Best Buy’s (NYSE:BBY) stock price has more than doubled since hitting a low of $11.20 in December. The stock has quickly become a darling of Wall Street: Its charismatic new CEO, Hubert Joly, has fueled recent investor optimism. But with the highly competitive dynamic of the consumer electronics retail space and mixed reviews out on Best Buy’s first-quarter earnings report, does the stock justify its impressive price climb? Let’s use our CHEAT SHEET investing framework to decide whether Best Buy is an OUTPERFORM, WAIT AND SEE, or STAY AWAY?
C = Catalysts for the Stock’s Movement
The biggest catalyst for Best Buy’s historic price climb has been the marriage between Wall Street analysts and newly appointed Joly. Despite intense competition in the consumer electronics retail industry, Best Buy has outlined a restructuring effort, known as “Renew Blue,” which is streamlining its operations by selling off its European division, cutting costs, and introducing a price-matching initiative. So far, the company has seen little material results on this program but investors and analysts are optimistic.
E = Excellent Performance Relative to Peers?

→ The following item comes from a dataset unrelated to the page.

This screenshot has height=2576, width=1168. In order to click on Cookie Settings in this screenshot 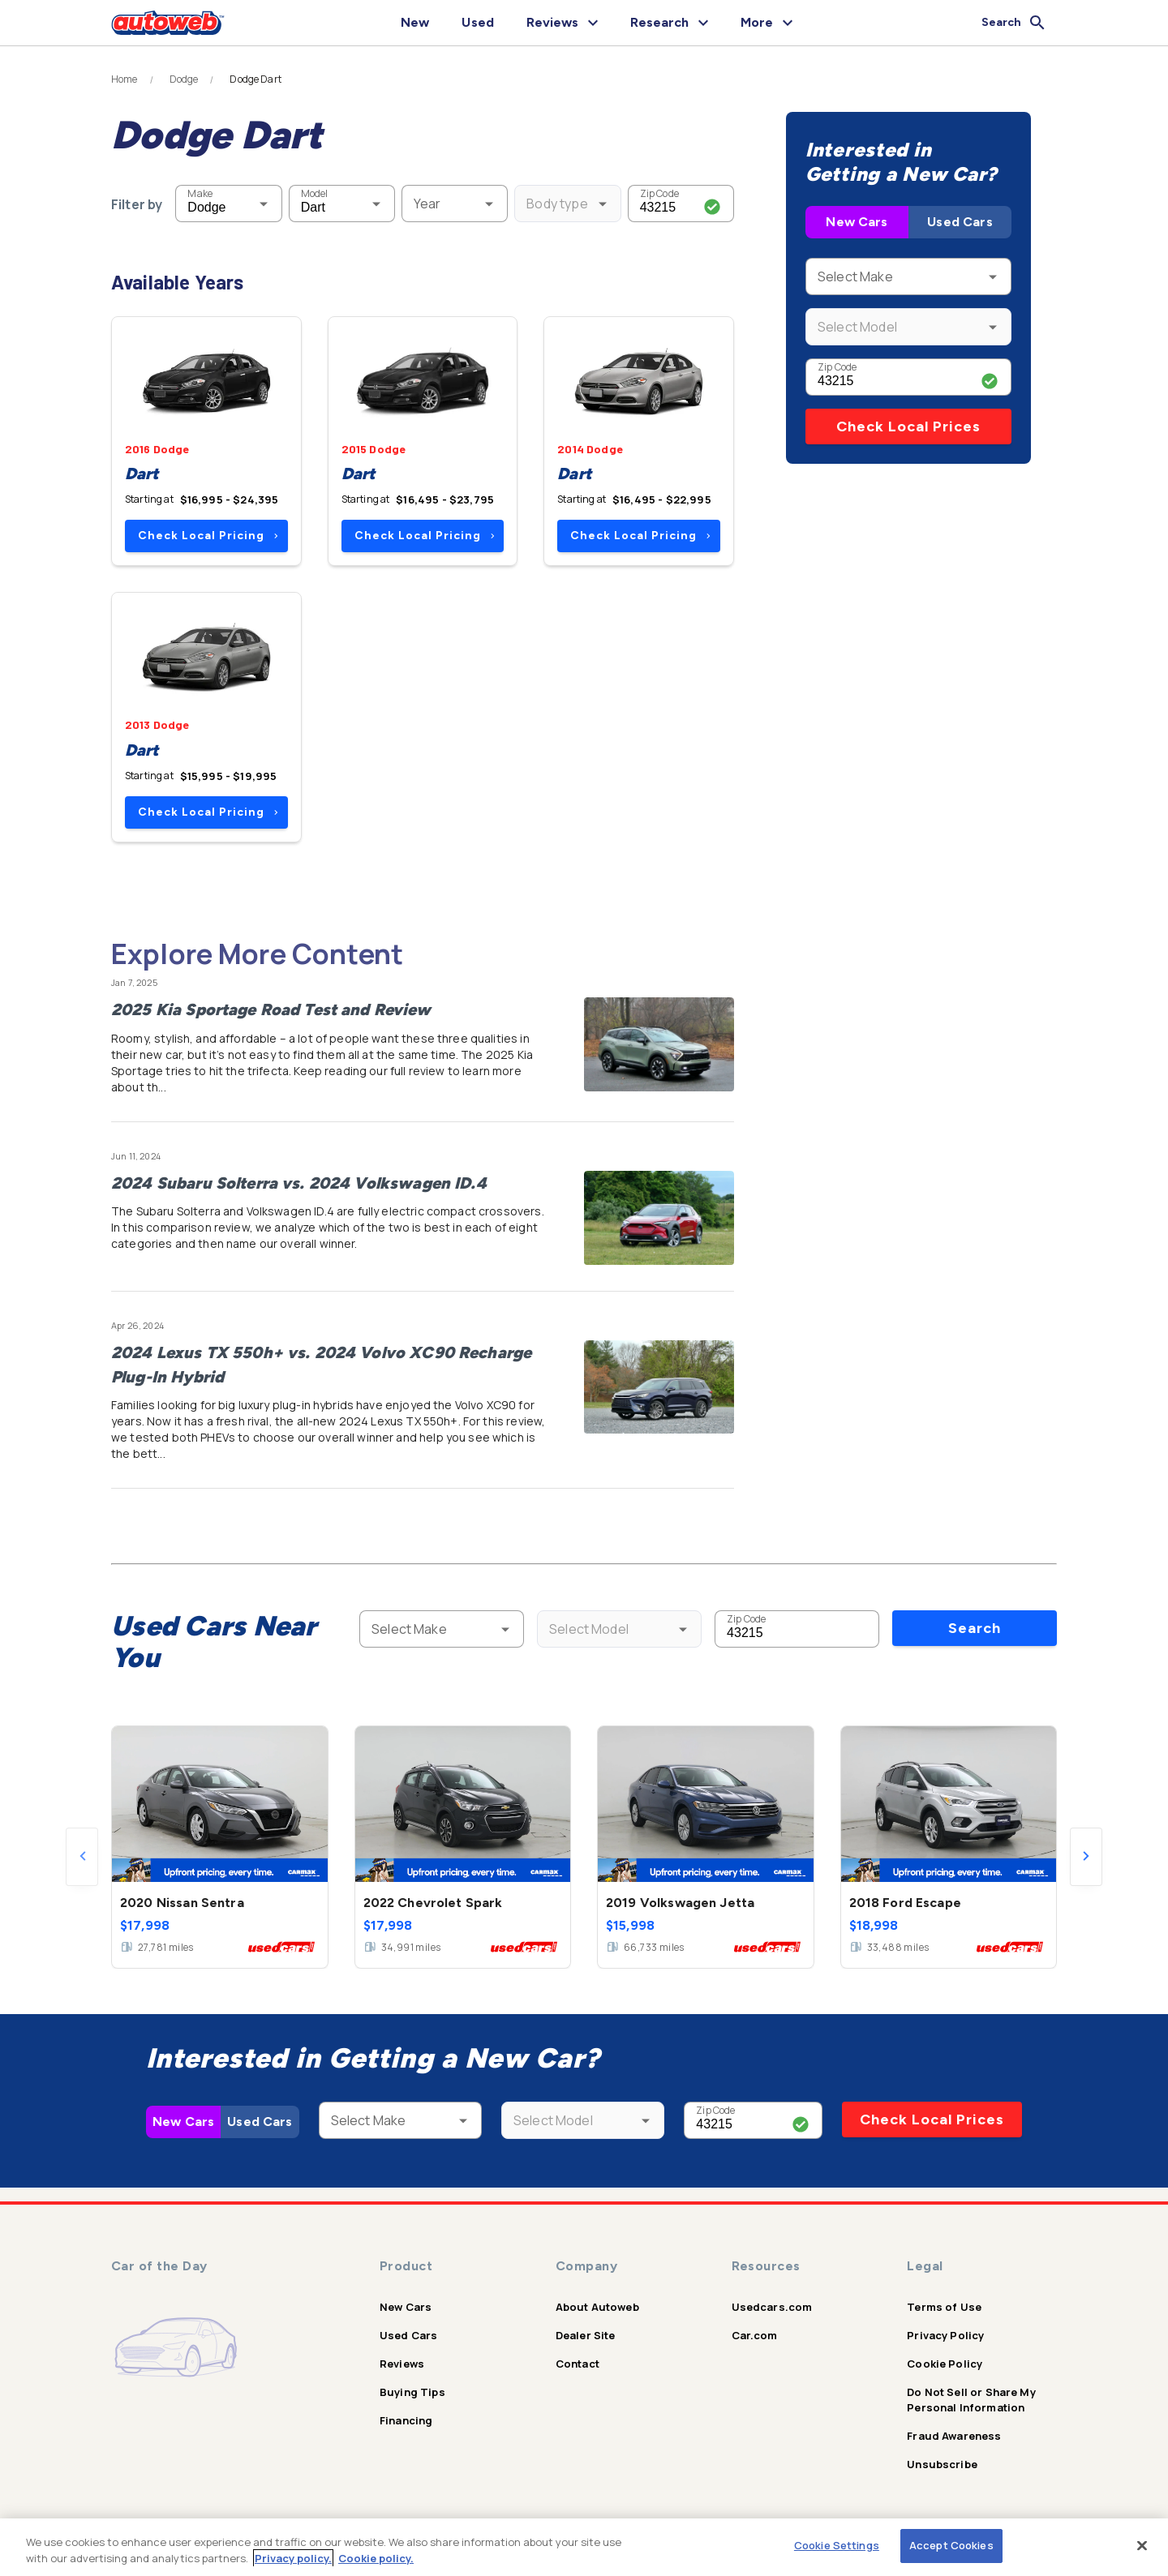 , I will do `click(836, 2545)`.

Best Buy is actually trading at a reasonable forward price-to-earnings multiple relative to its main competitors, Walmart (NYSE:WMT), Amazon (NASDAQ:AMZN), and Costco (NASDAQ:COST). A potential reason for this may be because Best Buy does not have high growth potential. On the other hand, the company could still have more room to go up in price and is undervalued at the moment. Currently, Best Buy enjoys a healthy return on assets percentage and operating margin — even though this margin has declined due to its recent price cutting initiative.